Ясно без доказательств, что нельзя понять и оценить человека, не увидевши его лица. Нельзя иметь реальное отношение к человеку, лицо которого от нас закрыто. Лицо — совершенно особенная «часть» тела, как–то особенно значащая, как–то своеобразно существенная для всего человека. В лице наиболее выражен человек. И никакая другая часть тела, как бы ни была выразительна, не идет в сравнение с лицом: никому не приходит и в голову это сравнение. Увидать лицо человека значит увидать самого человека. В понятии лица как раз скрыты и претворены в живое срощенное единство те три абстрактных момента, которые мы только что зафиксировали. Не может быть, конечно, никакого спора о том, что лицо есть предмет видения и созерцания, что т. н. интуиция здесь играет первенствующую роль, что здесь есть та наглядность и «зри–тельность», которая избавляет от хлопот интеллекта и громоздкого аппарата силлогизмов. Но так же ясен и второй момент. Что такое лицо человека вне живого единства в нем самом и в отношении к остальным частям тела? Может ли отсутствовать часть лица и в то же время оставаться лицом? Можно ли лицу не выражать жизни и смерти (как победы над жизнью) и в то же время оставаться не вещью, а именно лицом? В лице человека вечная подвижность «частей» его и вечное живое единство чего–то целого, именуемого данным именем, и всякое малейшее нарушение этого единства превращает лицо в вещь, в конгломерат предметов и свойств.
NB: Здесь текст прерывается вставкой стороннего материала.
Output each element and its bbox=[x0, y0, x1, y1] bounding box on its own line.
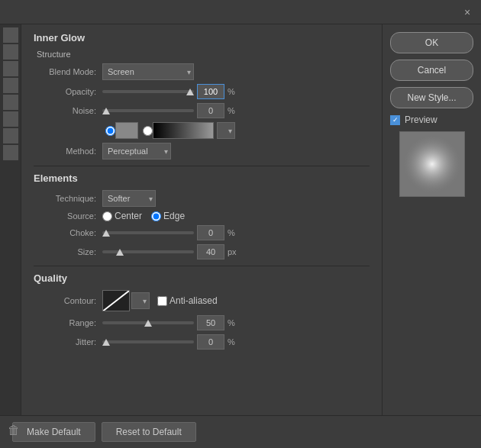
section-title-inner-glow: Inner Glow bbox=[34, 32, 370, 44]
sidebar-panel-item-6[interactable] bbox=[3, 111, 18, 127]
make-default-button[interactable]: Make Default bbox=[12, 422, 95, 442]
technique-row: Technique: Softer Precise bbox=[34, 190, 370, 207]
jitter-slider[interactable] bbox=[102, 340, 194, 343]
blend-mode-label: Blend Mode: bbox=[34, 67, 102, 76]
sidebar-panel-item-2[interactable] bbox=[3, 44, 18, 60]
radio-edge-input[interactable] bbox=[151, 211, 161, 221]
section-title-elements: Elements bbox=[34, 172, 370, 184]
preview-label: Preview bbox=[405, 114, 437, 125]
blend-mode-row: Blend Mode: Screen Normal Multiply Scree… bbox=[34, 63, 370, 80]
method-label: Method: bbox=[34, 147, 102, 156]
blend-mode-select-wrapper[interactable]: Screen Normal Multiply Screen Overlay bbox=[102, 63, 194, 80]
bottom-bar: Make Default Reset to Default 🗑 bbox=[0, 415, 481, 448]
choke-unit: % bbox=[228, 228, 240, 237]
color-swatch[interactable] bbox=[115, 122, 138, 139]
preview-image bbox=[399, 131, 465, 197]
noise-unit: % bbox=[228, 106, 240, 115]
technique-label: Technique: bbox=[34, 194, 102, 203]
opacity-slider[interactable] bbox=[102, 90, 194, 93]
jitter-unit: % bbox=[228, 337, 240, 346]
sub-title-structure: Structure bbox=[37, 50, 370, 59]
noise-slider[interactable] bbox=[102, 109, 194, 112]
radio-edge-label: Edge bbox=[163, 211, 185, 221]
cancel-button[interactable]: Cancel bbox=[390, 60, 473, 81]
sidebar-panel-item-4[interactable] bbox=[3, 78, 18, 93]
radio-solid-input[interactable] bbox=[105, 126, 115, 136]
jitter-row: Jitter: % bbox=[34, 334, 370, 350]
range-row: Range: % bbox=[34, 315, 370, 330]
contour-dropdown-wrapper[interactable] bbox=[131, 292, 150, 309]
divider-elements bbox=[34, 166, 370, 166]
dialog: × Inner Glow Structure Blend Mode: bbox=[0, 0, 481, 448]
right-panel: OK Cancel New Style... Preview bbox=[382, 24, 481, 415]
color-mode-row bbox=[34, 122, 370, 139]
range-input[interactable] bbox=[197, 315, 224, 330]
reset-to-default-button[interactable]: Reset to Default bbox=[102, 422, 196, 442]
close-button[interactable]: × bbox=[461, 6, 473, 18]
choke-slider[interactable] bbox=[102, 231, 194, 234]
radio-gradient-input[interactable] bbox=[143, 126, 153, 136]
preview-checkbox[interactable] bbox=[390, 115, 400, 125]
section-title-quality: Quality bbox=[34, 272, 370, 284]
noise-input[interactable] bbox=[197, 103, 224, 118]
sidebar-panel-item-1[interactable] bbox=[3, 27, 18, 43]
jitter-input[interactable] bbox=[197, 334, 224, 350]
left-sidebar bbox=[0, 24, 21, 415]
radio-center-label: Center bbox=[115, 211, 142, 221]
choke-label: Choke: bbox=[34, 228, 102, 237]
sidebar-panel-item-5[interactable] bbox=[3, 95, 18, 110]
size-row: Size: px bbox=[34, 244, 370, 259]
range-slider[interactable] bbox=[102, 321, 194, 324]
technique-select-wrapper[interactable]: Softer Precise bbox=[102, 190, 156, 207]
size-unit: px bbox=[228, 247, 240, 256]
trash-icon[interactable]: 🗑 bbox=[8, 424, 20, 437]
gradient-swatch[interactable] bbox=[153, 122, 214, 139]
blend-mode-select[interactable]: Screen Normal Multiply Screen Overlay bbox=[102, 63, 194, 80]
noise-label: Noise: bbox=[34, 106, 102, 115]
size-slider[interactable] bbox=[102, 250, 194, 253]
technique-select[interactable]: Softer Precise bbox=[102, 190, 156, 207]
radio-solid-color[interactable] bbox=[105, 126, 115, 136]
opacity-label: Opacity: bbox=[34, 87, 102, 96]
choke-input[interactable] bbox=[197, 225, 224, 240]
sidebar-panel-item-3[interactable] bbox=[3, 61, 18, 76]
source-row: Source: Center Edge bbox=[34, 211, 370, 221]
size-label: Size: bbox=[34, 247, 102, 256]
title-bar: × bbox=[0, 0, 481, 24]
sidebar-panel-item-7[interactable] bbox=[3, 128, 18, 143]
radio-center-input[interactable] bbox=[102, 211, 112, 221]
method-select[interactable]: Perceptual Saturation Luminosity bbox=[102, 143, 171, 160]
anti-aliased-input[interactable] bbox=[157, 296, 167, 306]
noise-row: Noise: % bbox=[34, 103, 370, 118]
range-label: Range: bbox=[34, 318, 102, 327]
contour-swatch[interactable] bbox=[102, 290, 130, 311]
opacity-unit: % bbox=[228, 87, 240, 96]
anti-aliased-check[interactable]: Anti-aliased bbox=[157, 295, 218, 306]
contour-label: Contour: bbox=[34, 296, 102, 305]
svg-point-2 bbox=[403, 136, 460, 192]
divider-quality bbox=[34, 266, 370, 266]
radio-edge[interactable]: Edge bbox=[151, 211, 185, 221]
jitter-label: Jitter: bbox=[34, 337, 102, 346]
choke-row: Choke: % bbox=[34, 225, 370, 240]
sidebar-panel-item-8[interactable] bbox=[3, 145, 18, 160]
method-select-wrapper[interactable]: Perceptual Saturation Luminosity bbox=[102, 143, 171, 160]
size-input[interactable] bbox=[197, 244, 224, 259]
anti-aliased-label: Anti-aliased bbox=[169, 295, 218, 306]
new-style-button[interactable]: New Style... bbox=[390, 87, 473, 108]
gradient-dropdown-wrapper[interactable] bbox=[217, 122, 235, 139]
gradient-dropdown[interactable] bbox=[217, 122, 235, 139]
method-row: Method: Perceptual Saturation Luminosity bbox=[34, 143, 370, 160]
radio-gradient[interactable] bbox=[143, 126, 153, 136]
contour-row: Contour: Anti-aliased bbox=[34, 290, 370, 311]
preview-row: Preview bbox=[390, 114, 473, 125]
main-content: Inner Glow Structure Blend Mode: Screen … bbox=[21, 24, 382, 415]
source-label: Source: bbox=[34, 211, 102, 221]
radio-center[interactable]: Center bbox=[102, 211, 142, 221]
opacity-row: Opacity: % bbox=[34, 84, 370, 99]
contour-dropdown[interactable] bbox=[131, 292, 150, 309]
opacity-input[interactable] bbox=[197, 84, 224, 99]
ok-button[interactable]: OK bbox=[390, 32, 473, 53]
range-unit: % bbox=[228, 318, 240, 327]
Однако, может быть, еще более существенным элементом лица человеческого является его особая значимость и определенная символичность его значения. Оно именно значит, что это лицо Ивана или Алексея, а не Петра и не Семена, несмотря на то, что все люди в сущности весьма похожи друг на друга, имея совершенно одинаковое общее устройство лица и тела. Смысл данного человека выражен не столько в руках или спине, сколько в лице. И в этом отношении лицо совсем не такая «часть» тела, какой является нога или палец. Здесь замешан момент «смысла», и потому лицо не просто часть, а еще и некоторое «значение», еще и некоторый «символ». Вот почему и в языке «часть» тела — лицо — стала заменять всего человека; и мы постоянно говорим, напр. «заинтересованные лица» вместо того, чтобы говорить о «заинтересованных людях».
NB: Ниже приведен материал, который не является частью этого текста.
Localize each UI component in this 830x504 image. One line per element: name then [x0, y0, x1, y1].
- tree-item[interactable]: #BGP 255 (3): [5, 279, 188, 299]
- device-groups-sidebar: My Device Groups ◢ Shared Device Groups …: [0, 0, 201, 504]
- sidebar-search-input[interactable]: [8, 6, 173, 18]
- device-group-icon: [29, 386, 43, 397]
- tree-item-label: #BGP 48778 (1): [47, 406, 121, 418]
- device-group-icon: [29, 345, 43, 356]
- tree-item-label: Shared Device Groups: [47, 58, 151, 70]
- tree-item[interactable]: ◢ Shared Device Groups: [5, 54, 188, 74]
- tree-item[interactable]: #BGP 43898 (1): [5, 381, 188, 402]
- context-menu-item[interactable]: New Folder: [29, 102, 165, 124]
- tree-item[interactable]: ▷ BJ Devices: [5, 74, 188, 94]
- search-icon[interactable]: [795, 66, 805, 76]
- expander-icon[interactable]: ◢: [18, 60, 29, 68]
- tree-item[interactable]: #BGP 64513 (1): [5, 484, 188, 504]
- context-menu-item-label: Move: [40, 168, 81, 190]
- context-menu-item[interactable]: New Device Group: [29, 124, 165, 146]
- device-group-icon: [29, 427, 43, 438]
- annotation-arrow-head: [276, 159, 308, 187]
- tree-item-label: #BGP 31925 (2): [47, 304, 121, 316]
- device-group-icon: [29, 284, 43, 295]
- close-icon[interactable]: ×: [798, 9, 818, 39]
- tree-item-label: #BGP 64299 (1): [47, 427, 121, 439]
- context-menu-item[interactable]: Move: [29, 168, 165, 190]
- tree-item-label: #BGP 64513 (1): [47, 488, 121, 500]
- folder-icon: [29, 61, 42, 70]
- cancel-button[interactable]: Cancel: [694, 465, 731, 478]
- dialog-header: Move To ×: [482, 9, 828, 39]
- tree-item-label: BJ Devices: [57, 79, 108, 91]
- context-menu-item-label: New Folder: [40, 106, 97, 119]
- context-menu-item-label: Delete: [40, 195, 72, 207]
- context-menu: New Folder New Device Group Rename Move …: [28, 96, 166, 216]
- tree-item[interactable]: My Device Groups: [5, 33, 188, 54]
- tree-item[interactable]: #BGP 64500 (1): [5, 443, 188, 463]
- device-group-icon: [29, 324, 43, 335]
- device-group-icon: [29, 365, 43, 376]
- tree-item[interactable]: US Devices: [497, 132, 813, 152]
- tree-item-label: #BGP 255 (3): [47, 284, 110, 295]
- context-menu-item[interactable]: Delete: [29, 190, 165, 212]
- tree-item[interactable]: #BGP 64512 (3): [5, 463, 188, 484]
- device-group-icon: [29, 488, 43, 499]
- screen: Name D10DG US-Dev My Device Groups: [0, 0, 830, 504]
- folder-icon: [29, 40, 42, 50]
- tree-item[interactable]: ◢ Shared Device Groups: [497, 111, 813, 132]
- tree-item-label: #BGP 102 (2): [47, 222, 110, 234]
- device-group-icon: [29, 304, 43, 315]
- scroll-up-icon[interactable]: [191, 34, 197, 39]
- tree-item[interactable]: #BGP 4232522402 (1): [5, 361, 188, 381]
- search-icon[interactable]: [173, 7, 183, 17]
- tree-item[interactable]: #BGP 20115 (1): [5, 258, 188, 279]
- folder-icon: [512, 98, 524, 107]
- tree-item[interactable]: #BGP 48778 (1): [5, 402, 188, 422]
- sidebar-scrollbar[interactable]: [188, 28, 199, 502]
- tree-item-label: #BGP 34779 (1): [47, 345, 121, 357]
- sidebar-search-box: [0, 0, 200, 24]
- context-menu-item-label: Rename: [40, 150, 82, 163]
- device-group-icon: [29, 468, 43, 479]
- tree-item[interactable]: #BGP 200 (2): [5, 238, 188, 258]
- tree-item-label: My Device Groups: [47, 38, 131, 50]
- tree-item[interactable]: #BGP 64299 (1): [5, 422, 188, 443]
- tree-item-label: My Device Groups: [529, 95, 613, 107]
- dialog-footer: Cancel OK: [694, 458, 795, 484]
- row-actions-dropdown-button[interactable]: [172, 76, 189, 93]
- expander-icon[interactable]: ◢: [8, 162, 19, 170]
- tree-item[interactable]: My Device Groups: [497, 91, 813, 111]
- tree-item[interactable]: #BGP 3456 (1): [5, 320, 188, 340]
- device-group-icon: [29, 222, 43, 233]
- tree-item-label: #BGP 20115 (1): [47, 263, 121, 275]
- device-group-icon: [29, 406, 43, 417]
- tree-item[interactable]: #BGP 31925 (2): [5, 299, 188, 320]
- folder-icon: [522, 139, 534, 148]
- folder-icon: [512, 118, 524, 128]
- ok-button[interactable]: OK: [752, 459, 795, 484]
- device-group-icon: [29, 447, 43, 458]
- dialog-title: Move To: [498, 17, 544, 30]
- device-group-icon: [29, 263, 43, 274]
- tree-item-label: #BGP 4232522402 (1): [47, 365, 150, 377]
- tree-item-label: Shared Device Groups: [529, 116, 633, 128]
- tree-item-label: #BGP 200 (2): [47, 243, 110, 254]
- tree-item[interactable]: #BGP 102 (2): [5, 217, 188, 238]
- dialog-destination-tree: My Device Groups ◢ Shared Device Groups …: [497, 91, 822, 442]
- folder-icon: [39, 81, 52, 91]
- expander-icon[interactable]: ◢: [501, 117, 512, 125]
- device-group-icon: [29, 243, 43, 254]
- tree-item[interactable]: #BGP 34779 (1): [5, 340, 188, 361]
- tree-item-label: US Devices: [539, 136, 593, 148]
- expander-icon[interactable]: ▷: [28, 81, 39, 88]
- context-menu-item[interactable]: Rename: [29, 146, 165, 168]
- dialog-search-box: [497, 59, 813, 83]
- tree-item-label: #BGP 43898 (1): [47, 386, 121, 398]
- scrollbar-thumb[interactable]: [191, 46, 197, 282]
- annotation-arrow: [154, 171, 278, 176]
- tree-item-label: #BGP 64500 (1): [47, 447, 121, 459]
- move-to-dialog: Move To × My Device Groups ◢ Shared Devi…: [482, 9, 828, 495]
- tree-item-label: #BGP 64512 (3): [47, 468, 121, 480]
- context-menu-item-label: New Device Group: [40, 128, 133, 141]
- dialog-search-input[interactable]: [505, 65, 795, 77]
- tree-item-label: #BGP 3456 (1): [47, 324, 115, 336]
Так я понимаю центральное смысловое зерно «эйдоса» и «идеи» у Платона.

7. Развитая формула эйдоса–идеи. Прежде чем перейти к анализу реальных значений «эйдоса» и «идеи» в текстах и их внутренней взаимной связи, необходимо сделать те выводы, которые незаметно кроются в нашем толковании «эйдоса» и «идеи».
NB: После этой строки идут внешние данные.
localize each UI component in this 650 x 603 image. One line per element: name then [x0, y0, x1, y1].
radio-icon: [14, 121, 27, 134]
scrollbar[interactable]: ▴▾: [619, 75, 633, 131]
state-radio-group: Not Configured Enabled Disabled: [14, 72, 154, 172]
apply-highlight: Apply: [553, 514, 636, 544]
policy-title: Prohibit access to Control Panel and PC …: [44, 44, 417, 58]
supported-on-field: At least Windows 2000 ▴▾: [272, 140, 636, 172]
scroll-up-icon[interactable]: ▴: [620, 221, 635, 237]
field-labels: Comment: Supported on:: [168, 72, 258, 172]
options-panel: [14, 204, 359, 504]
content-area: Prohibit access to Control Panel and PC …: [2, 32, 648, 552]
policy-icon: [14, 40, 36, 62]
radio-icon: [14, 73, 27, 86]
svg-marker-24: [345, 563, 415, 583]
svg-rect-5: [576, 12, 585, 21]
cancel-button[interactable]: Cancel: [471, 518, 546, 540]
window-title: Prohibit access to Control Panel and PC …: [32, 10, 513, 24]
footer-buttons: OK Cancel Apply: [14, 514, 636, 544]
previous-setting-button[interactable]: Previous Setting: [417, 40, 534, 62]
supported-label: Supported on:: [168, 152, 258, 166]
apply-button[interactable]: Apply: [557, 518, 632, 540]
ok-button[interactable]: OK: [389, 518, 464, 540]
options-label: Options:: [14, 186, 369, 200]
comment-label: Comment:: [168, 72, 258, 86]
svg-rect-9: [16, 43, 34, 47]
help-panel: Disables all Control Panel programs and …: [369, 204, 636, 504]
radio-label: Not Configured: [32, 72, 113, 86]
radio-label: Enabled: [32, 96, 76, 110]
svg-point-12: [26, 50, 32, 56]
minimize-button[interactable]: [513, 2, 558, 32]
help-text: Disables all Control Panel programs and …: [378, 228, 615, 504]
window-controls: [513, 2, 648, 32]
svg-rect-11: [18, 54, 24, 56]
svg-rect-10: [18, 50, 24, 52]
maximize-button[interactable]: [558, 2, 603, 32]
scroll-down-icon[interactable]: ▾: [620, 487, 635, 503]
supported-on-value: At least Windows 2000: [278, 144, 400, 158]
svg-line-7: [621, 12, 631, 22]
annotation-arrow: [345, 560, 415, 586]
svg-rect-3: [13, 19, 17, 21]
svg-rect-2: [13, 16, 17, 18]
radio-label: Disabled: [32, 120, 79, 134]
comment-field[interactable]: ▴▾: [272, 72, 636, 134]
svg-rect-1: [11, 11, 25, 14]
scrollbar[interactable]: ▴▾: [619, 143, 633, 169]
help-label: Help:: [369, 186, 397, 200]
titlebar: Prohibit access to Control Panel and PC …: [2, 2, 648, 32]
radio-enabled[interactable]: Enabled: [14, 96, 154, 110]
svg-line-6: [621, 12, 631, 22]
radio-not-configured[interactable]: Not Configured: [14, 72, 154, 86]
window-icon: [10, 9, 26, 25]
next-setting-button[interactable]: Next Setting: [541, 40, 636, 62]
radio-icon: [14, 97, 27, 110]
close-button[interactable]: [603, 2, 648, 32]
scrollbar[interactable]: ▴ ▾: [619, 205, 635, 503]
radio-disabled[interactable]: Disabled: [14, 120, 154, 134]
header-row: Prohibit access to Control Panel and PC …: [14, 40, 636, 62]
Во–первых, из предыдущего должно быть ясно, что понятие эйдоса и идеи принадлежит совершенно к иной сфере,. чем понятие вещи и события, вообще говоря, факта. Это не есть «предмет» и вещь наряду с другими вещами и предметами. Анализируя отдельные предметы и факты, мы никогда не дойдем до понятия эйдоса, равно как и обратно. Нужно совершенно выпрыгнуть из сферы фактов и предаться совершенно новому, эйдетическому исследованию, сущность которого обрисована только что.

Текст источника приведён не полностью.